Sadly you currently have to mark bigger groups dead stone by stone.

Seems like on beta estimator makes very big mistakes, does it count komi? Looks like difference in the end is always 5.5-6.5 points less then predicted by estimator. On old OGS it was very accurate when it is not so hard to predict and count score. Few minutes ago, I had a game where it showed that difference is +7 for black, but I won (as white) by 0.5… By the way, what is estimation confidence (how should we use it when estimating score)?

No, based on what I’ve observed, it looks like the estimator is unaware of komi and just counts what’s on the board. So, you’ll have to manually adjust what it says. I guess it would be a simple change to the code to take into account komi. However, if the game is close enough where komi makes a difference and the game is not very close to being over, I would be hesitant in trusting the accuracy of the score estimator to make the correct call (even after manually marking dead stones).

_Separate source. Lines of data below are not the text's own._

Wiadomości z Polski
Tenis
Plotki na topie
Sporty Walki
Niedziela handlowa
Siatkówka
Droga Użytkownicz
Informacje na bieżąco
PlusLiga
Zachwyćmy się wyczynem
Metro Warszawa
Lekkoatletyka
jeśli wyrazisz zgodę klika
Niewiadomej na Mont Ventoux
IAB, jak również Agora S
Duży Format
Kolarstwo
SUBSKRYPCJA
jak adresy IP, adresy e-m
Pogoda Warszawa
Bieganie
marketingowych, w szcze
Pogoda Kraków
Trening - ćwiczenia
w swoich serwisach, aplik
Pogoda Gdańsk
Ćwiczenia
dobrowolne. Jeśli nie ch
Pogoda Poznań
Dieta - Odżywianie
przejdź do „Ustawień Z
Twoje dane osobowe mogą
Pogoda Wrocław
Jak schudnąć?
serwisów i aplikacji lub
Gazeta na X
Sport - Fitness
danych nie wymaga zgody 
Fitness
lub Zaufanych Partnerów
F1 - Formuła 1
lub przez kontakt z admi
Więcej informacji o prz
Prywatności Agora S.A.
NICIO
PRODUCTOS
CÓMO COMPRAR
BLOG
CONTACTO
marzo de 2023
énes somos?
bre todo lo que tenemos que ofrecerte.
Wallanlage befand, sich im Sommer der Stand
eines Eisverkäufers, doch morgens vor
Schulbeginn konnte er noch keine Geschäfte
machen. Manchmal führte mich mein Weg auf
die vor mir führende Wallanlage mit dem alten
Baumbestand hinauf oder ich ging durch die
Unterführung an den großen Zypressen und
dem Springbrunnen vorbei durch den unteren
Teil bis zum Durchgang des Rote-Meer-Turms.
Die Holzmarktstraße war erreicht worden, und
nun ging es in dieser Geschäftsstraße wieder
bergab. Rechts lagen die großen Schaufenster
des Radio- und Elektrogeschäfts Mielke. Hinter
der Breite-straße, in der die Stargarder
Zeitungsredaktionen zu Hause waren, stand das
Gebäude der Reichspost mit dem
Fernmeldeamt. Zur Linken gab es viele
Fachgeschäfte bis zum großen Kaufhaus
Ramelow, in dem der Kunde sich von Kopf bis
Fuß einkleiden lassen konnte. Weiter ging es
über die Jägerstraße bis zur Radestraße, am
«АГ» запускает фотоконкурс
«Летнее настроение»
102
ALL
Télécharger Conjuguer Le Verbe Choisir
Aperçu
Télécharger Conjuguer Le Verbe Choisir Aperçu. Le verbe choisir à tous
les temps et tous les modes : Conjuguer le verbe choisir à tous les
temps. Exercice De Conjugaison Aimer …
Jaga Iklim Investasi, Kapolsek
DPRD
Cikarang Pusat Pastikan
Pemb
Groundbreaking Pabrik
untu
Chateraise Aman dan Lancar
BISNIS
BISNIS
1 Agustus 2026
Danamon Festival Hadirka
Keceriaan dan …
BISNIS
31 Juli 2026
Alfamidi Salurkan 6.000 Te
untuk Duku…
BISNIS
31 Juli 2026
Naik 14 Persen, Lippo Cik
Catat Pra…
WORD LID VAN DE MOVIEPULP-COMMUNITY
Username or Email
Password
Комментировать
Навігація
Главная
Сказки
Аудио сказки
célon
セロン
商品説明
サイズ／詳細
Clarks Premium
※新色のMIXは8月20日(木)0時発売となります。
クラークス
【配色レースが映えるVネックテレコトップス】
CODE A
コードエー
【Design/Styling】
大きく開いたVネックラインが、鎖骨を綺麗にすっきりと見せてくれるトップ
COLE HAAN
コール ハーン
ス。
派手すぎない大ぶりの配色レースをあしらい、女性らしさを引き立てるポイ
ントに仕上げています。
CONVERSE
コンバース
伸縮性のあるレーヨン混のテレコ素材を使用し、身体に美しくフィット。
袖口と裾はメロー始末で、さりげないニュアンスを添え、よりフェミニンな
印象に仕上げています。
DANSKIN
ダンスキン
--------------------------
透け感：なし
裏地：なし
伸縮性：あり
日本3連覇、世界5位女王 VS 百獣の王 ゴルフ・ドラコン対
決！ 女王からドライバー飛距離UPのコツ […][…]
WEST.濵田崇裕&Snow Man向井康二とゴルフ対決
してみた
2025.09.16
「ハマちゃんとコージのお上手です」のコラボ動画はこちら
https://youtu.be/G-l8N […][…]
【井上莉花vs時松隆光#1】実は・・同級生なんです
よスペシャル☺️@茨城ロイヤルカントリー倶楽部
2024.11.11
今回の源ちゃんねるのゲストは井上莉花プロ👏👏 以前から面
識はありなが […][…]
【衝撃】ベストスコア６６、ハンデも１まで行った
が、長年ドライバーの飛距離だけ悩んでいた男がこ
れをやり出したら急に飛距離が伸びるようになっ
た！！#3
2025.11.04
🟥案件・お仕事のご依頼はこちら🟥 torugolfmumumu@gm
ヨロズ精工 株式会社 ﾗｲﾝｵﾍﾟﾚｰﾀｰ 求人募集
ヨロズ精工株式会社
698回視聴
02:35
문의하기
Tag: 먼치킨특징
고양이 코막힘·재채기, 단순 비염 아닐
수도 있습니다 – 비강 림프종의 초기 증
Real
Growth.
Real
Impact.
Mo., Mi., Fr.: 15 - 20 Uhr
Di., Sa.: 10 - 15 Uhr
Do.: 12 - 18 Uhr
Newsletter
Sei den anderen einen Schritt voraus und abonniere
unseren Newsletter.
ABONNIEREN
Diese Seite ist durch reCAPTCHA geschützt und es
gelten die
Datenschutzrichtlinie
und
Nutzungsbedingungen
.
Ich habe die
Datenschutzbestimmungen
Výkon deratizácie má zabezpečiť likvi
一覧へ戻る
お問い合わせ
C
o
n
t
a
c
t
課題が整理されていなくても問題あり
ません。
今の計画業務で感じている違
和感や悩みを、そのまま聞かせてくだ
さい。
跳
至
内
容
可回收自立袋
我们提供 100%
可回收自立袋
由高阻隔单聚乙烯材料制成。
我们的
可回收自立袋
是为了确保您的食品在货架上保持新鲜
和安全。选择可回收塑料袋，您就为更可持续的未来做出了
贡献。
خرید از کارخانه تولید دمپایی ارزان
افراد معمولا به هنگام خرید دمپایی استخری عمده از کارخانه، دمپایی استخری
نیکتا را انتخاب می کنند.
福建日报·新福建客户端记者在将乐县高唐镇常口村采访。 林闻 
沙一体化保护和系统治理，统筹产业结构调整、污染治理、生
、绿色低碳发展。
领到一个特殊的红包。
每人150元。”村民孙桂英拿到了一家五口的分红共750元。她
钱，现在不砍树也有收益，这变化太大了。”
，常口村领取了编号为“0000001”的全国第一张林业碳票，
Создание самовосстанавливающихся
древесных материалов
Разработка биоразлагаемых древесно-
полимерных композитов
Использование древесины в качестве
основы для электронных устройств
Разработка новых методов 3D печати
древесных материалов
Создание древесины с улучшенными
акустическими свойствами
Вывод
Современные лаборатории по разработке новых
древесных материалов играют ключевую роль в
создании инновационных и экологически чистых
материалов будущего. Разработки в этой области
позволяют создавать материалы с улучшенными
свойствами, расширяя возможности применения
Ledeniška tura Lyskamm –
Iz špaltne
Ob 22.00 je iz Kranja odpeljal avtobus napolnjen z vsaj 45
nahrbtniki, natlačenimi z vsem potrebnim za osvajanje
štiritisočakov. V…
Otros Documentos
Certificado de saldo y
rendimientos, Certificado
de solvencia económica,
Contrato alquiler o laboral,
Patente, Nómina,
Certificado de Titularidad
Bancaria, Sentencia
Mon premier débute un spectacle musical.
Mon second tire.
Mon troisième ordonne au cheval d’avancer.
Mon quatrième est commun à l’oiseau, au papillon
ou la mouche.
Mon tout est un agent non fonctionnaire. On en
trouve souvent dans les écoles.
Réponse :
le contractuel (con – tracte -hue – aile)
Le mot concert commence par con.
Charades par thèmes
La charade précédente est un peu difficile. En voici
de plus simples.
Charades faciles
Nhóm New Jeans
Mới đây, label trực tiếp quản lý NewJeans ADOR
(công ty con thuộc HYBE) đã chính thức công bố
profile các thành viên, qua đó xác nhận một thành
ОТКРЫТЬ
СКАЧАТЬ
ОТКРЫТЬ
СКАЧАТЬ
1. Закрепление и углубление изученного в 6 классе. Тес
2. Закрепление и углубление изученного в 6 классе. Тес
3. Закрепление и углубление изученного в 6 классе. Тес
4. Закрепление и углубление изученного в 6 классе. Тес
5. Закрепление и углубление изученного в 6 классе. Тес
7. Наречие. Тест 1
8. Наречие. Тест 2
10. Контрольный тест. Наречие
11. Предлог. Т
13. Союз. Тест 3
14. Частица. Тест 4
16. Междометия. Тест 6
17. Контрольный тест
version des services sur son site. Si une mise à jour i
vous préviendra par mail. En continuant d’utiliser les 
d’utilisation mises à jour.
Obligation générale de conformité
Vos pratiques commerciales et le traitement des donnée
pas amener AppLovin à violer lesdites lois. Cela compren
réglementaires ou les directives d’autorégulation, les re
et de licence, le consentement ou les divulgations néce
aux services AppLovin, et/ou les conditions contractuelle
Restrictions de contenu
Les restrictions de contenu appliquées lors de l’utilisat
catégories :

In a different forum thread, a moderator mentioned that the estimator uses a monte-carlo method to estimate the score and the confidence value being larger means that the system is more confident that the score estimate is correct. He mentioning that it had to do with how many “fractional points” were awarded. I don’t know exactly what that means. However, at a conceptual level, a monte-carlo method just means that the game is randomly played out to the finish many, many times, and some sort of intelligent averaging is done to figure out what the likely result might be. The best go AI programs these days use monte-carlo methods to evaluate moves, but tuning the fine details of such a system to perform well can be tricky.

As others have pointed out, a big issue with the score estimator is that it often fails to identify large or complex dead groups, thus wildly throwing off the estimate unless you manually mark those as dead by tediously selecting each stone.

Anyways, estimating the score of a game that is not already very close to end can be a very difficult task for both humans and computers. The final score will depend entirely on how the players choose to play it out, and if they make any mistakes or discover any brilliant moves. For example, a player that is well ahead might accept reducing the margin of victory to ensure the security his position and eventual win.